Moderne Infrastruktur

Der Stromverbrauch lässt sich nur bedingt durch die gezielte Wahl an IT-Komponenten senken, da die Hersteller von IT-Systemen wenig Fokus darauf legen. Zusätzliche Trends wie die Virtualisierung oder Cloud-Anwendungen fördern sogar die Hitzeentwicklung in Rechenzentren, da die IT-Komponenten möglichst hochgradig ausgenutzt werden, um Hardwarekosten einzusparen. Eine höhere Auslastung bedeutet jedoch mehr Stromverbrauch und dadurch mehr Hitzeentwicklung, die zusätzliche Kühlung erfordert. Genau dies ist der Grund, weshalb moderne Rechenzentren in Deutschland auf die effiziente Kühlung setzen. Hier können trotz sehr hoher Auslastung der IT-Komponenten rund die Hälfte der Energiekosten eingespart werden, was nicht nur den Geldbeutel, sondern auch die Umwelt schont. Eine gute Energieeffizienz kann beispielsweise durch direkte Freiluftkühlung erreicht werden. Das Prinzip der direkten Freikühlung in Verbindung mit einer Warmgangeinhausung basiert auf einer besonderen Architektur, wobei das Aufstellen von Servern in Racks Rücken an Rücken erfolgt und eine räumliche Abtrennung der warmen Gänge gewährleistet ist.

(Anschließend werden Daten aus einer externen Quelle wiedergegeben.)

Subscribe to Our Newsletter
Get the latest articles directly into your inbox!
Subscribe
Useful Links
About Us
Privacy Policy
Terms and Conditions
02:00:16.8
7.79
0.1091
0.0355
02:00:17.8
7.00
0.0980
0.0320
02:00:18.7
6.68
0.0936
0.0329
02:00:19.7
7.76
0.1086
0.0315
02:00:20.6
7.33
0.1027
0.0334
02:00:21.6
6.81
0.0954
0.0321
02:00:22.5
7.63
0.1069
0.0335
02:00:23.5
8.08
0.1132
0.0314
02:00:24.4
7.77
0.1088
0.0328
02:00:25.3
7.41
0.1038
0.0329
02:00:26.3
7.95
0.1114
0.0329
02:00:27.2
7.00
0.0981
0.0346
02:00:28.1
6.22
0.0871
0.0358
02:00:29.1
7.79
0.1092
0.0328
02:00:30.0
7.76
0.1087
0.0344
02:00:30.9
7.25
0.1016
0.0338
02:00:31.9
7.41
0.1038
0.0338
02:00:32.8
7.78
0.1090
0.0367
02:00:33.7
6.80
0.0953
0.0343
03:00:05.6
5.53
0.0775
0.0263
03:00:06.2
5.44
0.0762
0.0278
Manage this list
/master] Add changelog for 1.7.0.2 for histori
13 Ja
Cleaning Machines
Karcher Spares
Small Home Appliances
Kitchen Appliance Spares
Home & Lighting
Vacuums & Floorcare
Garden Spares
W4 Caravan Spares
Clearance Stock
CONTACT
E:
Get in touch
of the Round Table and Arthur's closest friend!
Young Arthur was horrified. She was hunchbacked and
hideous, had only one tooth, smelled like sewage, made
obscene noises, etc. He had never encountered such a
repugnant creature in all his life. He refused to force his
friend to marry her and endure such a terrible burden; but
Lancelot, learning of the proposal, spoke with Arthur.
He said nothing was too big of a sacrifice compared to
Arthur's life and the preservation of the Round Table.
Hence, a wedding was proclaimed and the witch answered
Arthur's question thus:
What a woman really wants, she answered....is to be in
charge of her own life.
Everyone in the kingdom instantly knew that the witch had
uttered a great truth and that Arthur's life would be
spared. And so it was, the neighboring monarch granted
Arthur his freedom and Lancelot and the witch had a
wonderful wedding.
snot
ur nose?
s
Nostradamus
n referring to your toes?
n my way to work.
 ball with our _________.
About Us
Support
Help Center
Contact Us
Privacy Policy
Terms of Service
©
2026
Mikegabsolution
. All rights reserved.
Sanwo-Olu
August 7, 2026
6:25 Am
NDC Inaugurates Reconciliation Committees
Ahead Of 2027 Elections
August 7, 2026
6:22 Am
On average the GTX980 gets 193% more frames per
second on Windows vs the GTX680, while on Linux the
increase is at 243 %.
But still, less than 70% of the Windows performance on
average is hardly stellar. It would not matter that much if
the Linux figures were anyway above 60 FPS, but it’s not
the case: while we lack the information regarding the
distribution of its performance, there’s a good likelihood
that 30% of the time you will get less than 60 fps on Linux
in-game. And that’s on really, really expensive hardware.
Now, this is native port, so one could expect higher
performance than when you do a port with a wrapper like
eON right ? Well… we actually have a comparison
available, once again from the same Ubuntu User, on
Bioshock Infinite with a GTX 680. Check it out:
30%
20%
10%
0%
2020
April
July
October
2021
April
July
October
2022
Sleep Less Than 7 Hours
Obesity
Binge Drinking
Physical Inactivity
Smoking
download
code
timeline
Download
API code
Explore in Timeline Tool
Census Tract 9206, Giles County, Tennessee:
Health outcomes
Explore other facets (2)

Dadurch wird der energieaufwändige „Luftkurzschluss“ verhindert. In Verbindung mit einer Freiluftkühlung lässt sich der Energieaufwand für die Kühlung noch weiter senken. Die Freiluftkühlung nutzt die warme Luft und deren Energie, um kühlere Luft für die Kühlung der IT-Komponenten ohne jeglichen Stromverbrauch zur Verfügung zu stellen. Diese Methode ist insbesondere in gemäßigten Klimazonen, wie beispielsweise in Deutschland, sehr effektiv und kann die Energieeffizienz in Rechenzentren maßgeblich verbessern

Fazit: Planbare Kosten und Sicherheit aus Deutschland

Die Anforderungen der Kunden an Rechenzentrumsbetreiber sind vielfältig: angefangen von Kosten oder technischen Leistungswerten über die Sicherheit bis hin zu Zugangskontrollen oder Lage des Rechenzentrums. Daher wird jedes Unternehmen für sich entscheiden müssen, welches Rechenzentrum am besten zu den individuellen Bedürfnissen passt. Unumstritten ist aber, dass deutsche Rechenzentren mit die weltweit höchsten Standards setzen und quasi jede Anforderung zu global konkurrenzfähigen Kosten bei gleichzeitig höchsten technologischen Standards bieten. Daher sind deutsche Rechenzentrumsbetreiber auch zu einem hohen Grad ausgelastet, was in Folge zu noch moderneren und effizienteren Rechenzentren führt.